Nexus hits the UK

Published: 07 April 2004

Gilera has aimed its newly launched Nexus 500 scooter squarely at the weekend sports bike rider in a bid to tempt them out of the car during the week. And with the offer of an easy, no hassle, but most of all, fun ride to work, they might just do it.

The Nexus is by far the sportiest looking maxi scooter yet, moving away from the stayed, comfortable, touring look that most of the big automatics go for and instead opting for styling to rival any of the sporty 50s.

The angular front and swept up rear end give the scoot an aggressive stance that makes you want to head for some fun. But that's not to say that Gilera hasn't considered comfort. The seat is firm but comfy and the Nexus is just as happy whether you want to crouch down sports bike style behind the screen or just relax in a sit-up-and-beg stance.

But all those sporty good looks would be pointless if the Nexus didn't have the mettle to back it up. With 460ccs of engine swinging up and down at the back you would be forgiven for thinking that the nexus is never going to handle as well as Yamaha's T-Max with it's fixed parallel twin engine. But Gilera has worked hard to develop it's Powerdrive suspension system and make the Nexus surprisingly agile, disguising its 216kg weight well.
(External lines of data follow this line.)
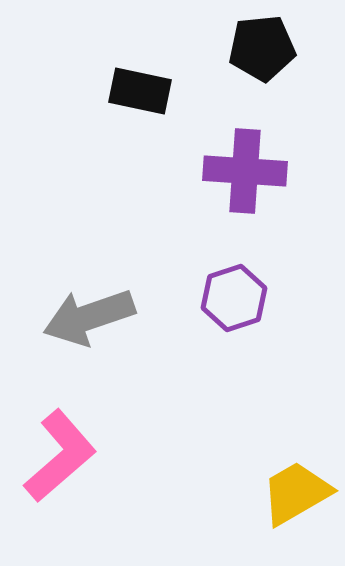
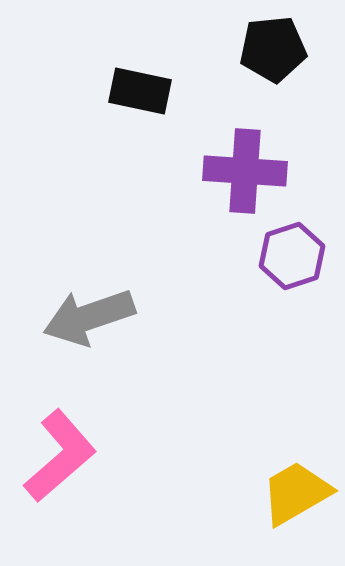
black pentagon: moved 11 px right, 1 px down
purple hexagon: moved 58 px right, 42 px up
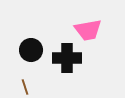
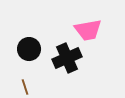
black circle: moved 2 px left, 1 px up
black cross: rotated 24 degrees counterclockwise
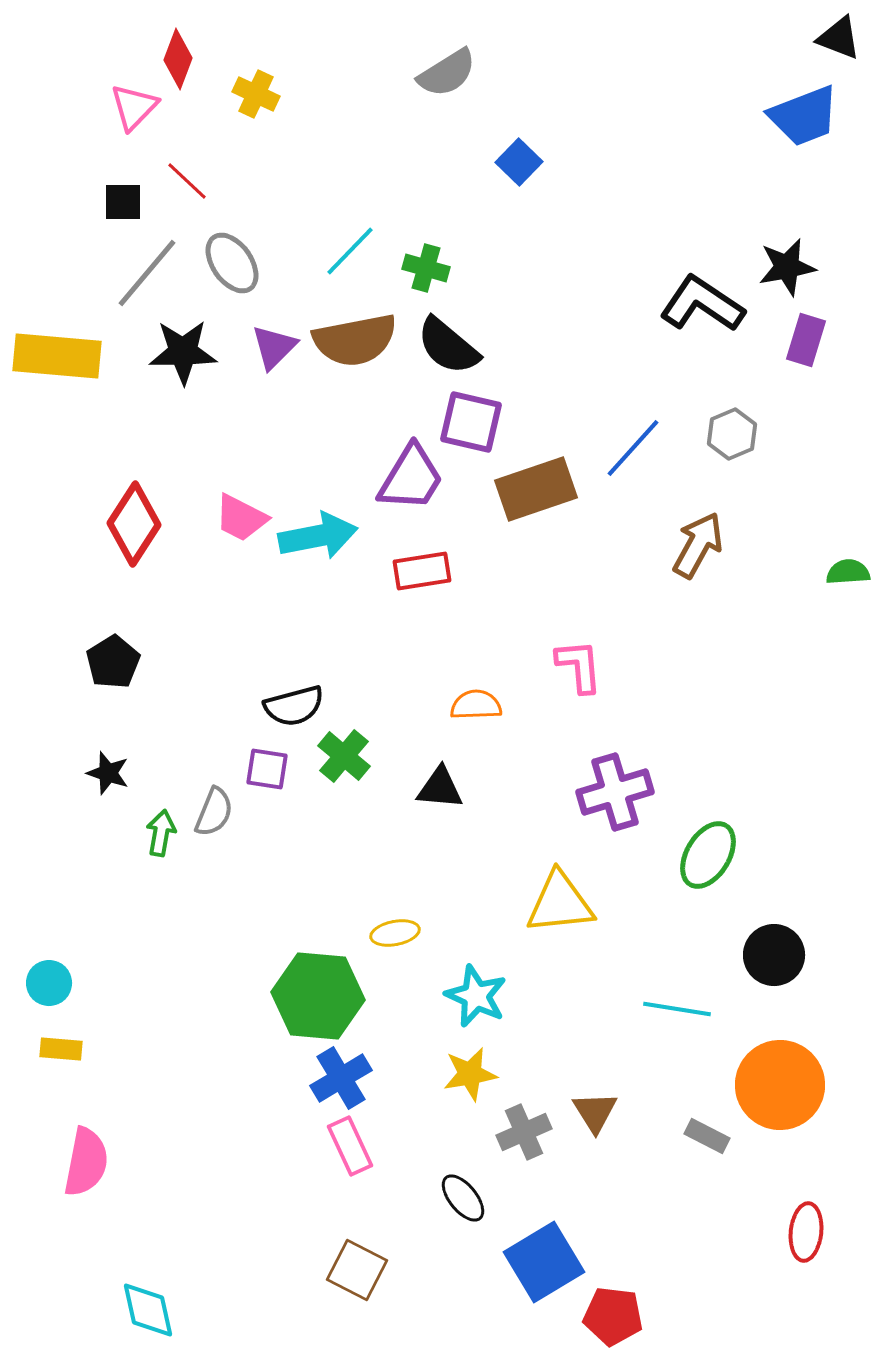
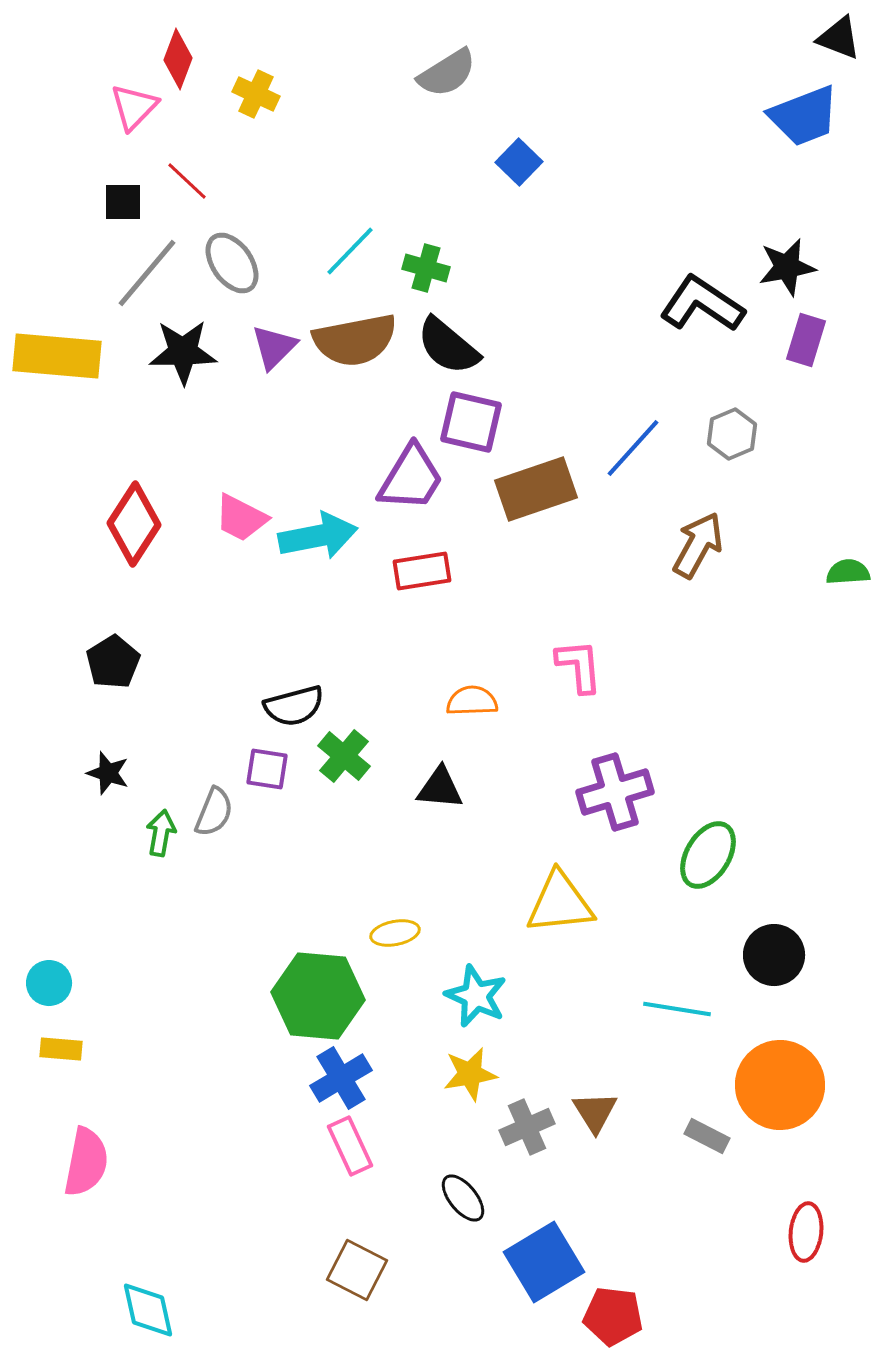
orange semicircle at (476, 705): moved 4 px left, 4 px up
gray cross at (524, 1132): moved 3 px right, 5 px up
The new system places the rear shock under the seat using a connecting rod and linkage to transfer the motion of the rear wheel. As an added benefit this has let Gilera fit a ride height adjuster to the connecting rod allowing you to alter the height of the rear end simply by twisting the adjuster with your hand. The preload on the gas shock can then be altered with a c-spanner to suit the riders weight rather than their inside leg measurement.

Out on the road the Nexus feels pretty nimble flying round corners without any fuss, but you soon remember it is not a sports bike when the centre stand starts scrapping along the ground. A quick inspection revealed that the stand touches down well before the Nexus has got anywhere near the edge of the tyres. With a decent side stand included in the package and no chain to maintain, the centre stand is a little redundant. It's only benefit comes when you need to squeeze in to that last tiny space in one of London's limited bike parking bays without having to lean on the bike next door.

With just 40bhp the Nexus is never going to match the performance of the sports bikes whose riders it is trying to attract. The automatic transmission takes away the feeling of acceleration leaving you waiting for that sudden boost that comes with a manual change of gear, but you're soon brought back to the real world when you realise just how fast the indicated top speed of 112mph is approaching.

In a straight line the Gilera won't win any awards but get it in to a set of tight bends and it is a lot of fun. With the weight spread almost 50/50 between the front and rear wheel, the big scoot handles more like a bike than a maxi scooter with a very positive feel through the corner. Where it does start to get a little strange though is when you hit the breaks.

Gilera have blessed the Nexus with a linked break system that takes a bit of getting used to for the sports bike rider. As with all scooters both front and rear brakes are on the handle bars, but on the Nexus the right hand lever operates only one of the two front discs, while the left hand lever operates the other front disc and the rear disk at the same time.

The result is that the 'rear' brake is far more effective at slowing the big scooter than the front on its own. However once you get over the initial odd feeling it actually works quite well, leaving your right hand to operate the throttle while your left does all the breaking. You only really need to use both when that guy in the white van decides to pull out in front of you while chatting to his mate on his mobile phone.

The Nexus only really comes in to it's own though when you take it in to town. Gilera have really hit the nail on the head, combining the agility of a small scooter with enough power to keep you at the head of the pack when the roads get clearer. The low centre of gravity, upright sitting position and narrow width mean you can plough through traffic with ease. And without the need to worry about what gear you're in the Nexus lets you concentrate on cutting the perfect line through the jam.

The only place where the Gilera does loose out to the other big scooters is storage. There is only space for one full-face lid under the seat, which is a shame considering how well the scooter handles with a pillion. If storage is an issue you could always go for the optional 28 litre top box, but it would rather diminish the sporty styling.

The Gilera Nexus is never going to replace the fun of riding a sports bike but if you need a tool that is just as happy flitting through town as it is cruising at motorway speeds then the Nexus is definitely worth a look. And on those sunny summer nights you could always take the back roads home from work and arrive with a smile on your face.